Lewis, 54, who was parachuted into the supermarket chain in 2014 after it ran adrift under previous management, believes that Thailand offers a huge opportunity because of its young, increasingly urban and affluent population. ‘The economics of the country are very attractive. There is a big emerging middle class,’ he said.
Tesco has been in Thailand since 1998. It employs 46,000 full-time staff there and operates under the Tesco Lotus brand. The group has more than 1,500 Express convenience stores and around 400 larger shops, including some hypermarkets. It also owns shopping malls and until recently was involved in the wholesale market.
Lewis’s move will create up to 10,000 new jobs in the country. He said he sees large scope for growth, as around half of the Thai food shopping market consists of traditional markets, street stalls and small family-owned shops. Profits in Asia, which also includes its Malaysian operation, were down 4.3 per cent last year, though Lewis attributes this to a restructuring in Thailand, including a withdrawal from the wholesale operations. He shut down a bulk selling business in 2017 that serviced independent merchants after concluding it was unlikely to become profitable. ‘We have been making changes over the past two years but now we have a model we are very pleased with,’ he said.
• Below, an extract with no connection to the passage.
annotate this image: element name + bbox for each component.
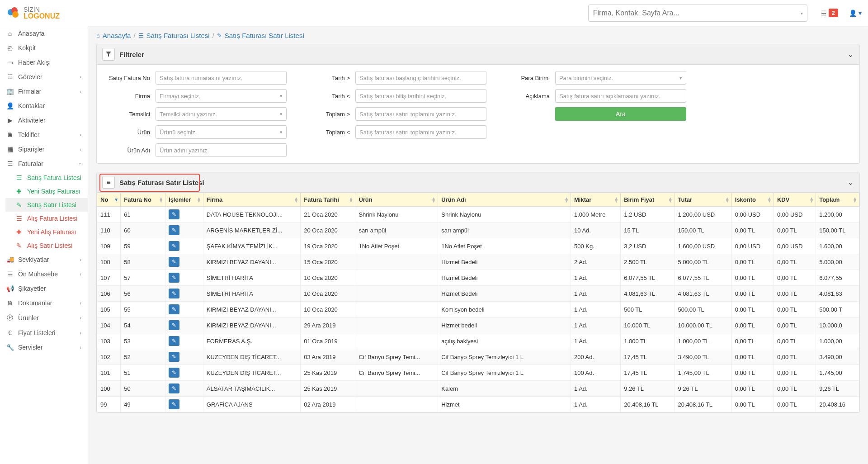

Tesco is likely to face stiff competition from Japanese-US business 7-Eleven, which has thousands of its convenience stores in Thailand, where the brand is run by locally listed company CP All.
In the past, Tesco has run into rough waters with some of its overseas forays. It pulled out of an ill-fated venture into the US through its Fresh & Easy chain on the West Coast in 2013. The failure to win over US shoppers cost it around £1.2billion.
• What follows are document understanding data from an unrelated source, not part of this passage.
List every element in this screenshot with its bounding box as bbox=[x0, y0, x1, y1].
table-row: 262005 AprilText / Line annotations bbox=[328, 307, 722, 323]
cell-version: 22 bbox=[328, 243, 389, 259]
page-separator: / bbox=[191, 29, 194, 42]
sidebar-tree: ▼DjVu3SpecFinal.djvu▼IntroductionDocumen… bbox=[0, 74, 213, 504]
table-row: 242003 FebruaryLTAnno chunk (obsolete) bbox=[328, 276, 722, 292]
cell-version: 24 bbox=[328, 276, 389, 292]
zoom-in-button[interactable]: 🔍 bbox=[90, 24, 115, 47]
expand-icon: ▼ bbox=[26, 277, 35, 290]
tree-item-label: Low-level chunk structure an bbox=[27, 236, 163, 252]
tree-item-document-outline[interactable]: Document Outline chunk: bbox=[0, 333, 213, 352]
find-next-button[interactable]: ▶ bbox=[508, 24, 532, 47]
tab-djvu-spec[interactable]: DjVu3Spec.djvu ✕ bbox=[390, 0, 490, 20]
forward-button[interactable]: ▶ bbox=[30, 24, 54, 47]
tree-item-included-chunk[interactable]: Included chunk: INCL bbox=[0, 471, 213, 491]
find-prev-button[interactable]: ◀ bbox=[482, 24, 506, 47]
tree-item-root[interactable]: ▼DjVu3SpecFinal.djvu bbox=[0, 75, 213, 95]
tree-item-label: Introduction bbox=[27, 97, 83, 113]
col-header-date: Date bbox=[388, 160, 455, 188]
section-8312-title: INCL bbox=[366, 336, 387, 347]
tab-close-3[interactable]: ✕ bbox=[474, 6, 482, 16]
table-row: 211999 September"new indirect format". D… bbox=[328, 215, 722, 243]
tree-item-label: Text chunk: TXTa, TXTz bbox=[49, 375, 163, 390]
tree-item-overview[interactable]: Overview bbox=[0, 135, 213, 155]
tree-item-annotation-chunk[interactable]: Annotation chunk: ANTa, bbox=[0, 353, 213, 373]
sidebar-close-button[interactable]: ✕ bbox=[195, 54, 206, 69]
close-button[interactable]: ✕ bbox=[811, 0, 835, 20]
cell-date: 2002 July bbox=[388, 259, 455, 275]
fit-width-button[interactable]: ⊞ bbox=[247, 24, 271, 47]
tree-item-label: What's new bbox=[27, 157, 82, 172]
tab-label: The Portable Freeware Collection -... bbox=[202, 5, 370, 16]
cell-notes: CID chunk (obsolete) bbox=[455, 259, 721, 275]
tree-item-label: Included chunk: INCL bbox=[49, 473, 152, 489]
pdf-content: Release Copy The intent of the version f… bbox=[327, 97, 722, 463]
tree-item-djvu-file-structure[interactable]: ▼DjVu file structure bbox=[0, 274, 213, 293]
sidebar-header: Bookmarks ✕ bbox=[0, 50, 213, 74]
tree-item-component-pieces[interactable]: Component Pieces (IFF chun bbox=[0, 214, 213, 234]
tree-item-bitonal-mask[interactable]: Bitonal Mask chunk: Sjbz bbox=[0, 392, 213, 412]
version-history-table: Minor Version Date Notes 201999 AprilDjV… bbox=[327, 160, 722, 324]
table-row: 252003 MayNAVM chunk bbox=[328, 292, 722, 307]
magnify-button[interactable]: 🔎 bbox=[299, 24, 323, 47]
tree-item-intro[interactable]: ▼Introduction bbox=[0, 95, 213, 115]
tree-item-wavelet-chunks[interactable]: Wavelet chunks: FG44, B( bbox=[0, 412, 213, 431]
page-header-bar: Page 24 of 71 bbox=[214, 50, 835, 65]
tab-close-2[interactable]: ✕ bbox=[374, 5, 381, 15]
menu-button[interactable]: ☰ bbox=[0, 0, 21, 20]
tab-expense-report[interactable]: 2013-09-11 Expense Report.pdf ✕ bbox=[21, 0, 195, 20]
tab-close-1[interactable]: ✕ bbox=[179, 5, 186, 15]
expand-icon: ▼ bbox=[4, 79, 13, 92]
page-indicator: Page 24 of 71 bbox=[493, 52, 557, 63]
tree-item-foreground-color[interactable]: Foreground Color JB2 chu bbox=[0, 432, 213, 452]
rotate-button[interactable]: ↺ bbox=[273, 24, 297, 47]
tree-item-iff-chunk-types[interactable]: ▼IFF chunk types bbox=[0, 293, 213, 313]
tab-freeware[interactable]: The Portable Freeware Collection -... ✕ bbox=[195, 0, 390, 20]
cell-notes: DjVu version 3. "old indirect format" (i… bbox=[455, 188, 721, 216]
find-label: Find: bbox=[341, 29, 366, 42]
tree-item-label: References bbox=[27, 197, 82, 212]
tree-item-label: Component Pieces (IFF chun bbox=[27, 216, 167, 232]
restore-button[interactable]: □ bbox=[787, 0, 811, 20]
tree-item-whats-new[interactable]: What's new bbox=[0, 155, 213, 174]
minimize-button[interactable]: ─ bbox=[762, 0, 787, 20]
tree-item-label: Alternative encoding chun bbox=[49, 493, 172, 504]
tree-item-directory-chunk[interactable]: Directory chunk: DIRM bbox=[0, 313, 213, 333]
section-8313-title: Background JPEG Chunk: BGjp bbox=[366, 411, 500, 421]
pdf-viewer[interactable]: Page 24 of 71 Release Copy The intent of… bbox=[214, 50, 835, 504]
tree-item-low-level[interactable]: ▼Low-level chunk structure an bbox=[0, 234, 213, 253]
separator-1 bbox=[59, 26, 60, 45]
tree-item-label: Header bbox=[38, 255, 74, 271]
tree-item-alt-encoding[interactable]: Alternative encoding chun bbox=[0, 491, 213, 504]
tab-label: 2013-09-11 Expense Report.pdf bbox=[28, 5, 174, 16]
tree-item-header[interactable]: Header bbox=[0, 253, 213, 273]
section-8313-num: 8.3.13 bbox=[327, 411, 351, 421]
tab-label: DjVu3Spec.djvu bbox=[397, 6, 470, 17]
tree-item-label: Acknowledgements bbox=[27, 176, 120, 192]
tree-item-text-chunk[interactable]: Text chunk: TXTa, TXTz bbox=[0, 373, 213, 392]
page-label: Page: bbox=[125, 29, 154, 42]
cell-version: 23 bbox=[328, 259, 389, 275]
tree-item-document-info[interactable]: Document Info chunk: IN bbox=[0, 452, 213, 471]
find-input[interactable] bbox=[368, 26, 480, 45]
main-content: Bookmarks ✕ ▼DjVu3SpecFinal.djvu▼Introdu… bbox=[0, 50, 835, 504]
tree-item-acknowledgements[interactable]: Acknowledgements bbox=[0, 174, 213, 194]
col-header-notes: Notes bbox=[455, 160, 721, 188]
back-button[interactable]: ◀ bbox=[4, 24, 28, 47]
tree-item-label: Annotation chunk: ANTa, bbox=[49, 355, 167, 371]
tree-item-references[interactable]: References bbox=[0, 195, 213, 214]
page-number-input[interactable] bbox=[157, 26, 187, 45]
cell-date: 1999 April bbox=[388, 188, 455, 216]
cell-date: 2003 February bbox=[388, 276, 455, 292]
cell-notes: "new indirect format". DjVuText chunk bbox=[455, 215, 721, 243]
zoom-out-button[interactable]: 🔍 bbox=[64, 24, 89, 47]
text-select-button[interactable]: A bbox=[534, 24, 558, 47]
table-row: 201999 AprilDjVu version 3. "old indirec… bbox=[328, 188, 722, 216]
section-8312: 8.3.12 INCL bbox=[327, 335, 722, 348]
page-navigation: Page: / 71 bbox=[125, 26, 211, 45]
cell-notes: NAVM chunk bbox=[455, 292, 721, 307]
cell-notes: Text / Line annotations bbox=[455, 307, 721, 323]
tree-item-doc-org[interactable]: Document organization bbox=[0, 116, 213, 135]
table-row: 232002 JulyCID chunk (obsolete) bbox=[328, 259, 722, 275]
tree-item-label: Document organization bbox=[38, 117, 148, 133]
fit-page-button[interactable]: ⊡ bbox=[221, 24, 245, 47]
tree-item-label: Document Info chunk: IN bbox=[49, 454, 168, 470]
Lord MacLaurin, a former chairman, recently attacked ex-chief executive Sir Terry Leahy, whose decision it was to go into the US market on the eve of the financial crisis, accusing him of having an ‘arrogant’ and ‘extravagant’ management style.
Lewis sees the Thai move as part of his strategy to move the company on after its recovery from the scandal that engulfed it under his predecessors. A £250million black hole in the accounts came to light shortly after his arrival and Tesco posted a record pre-tax loss of £6.4billion in 2015. Under his stewardship, the group has returned to profit, with a 28.8pc jump last year to £1.7billion.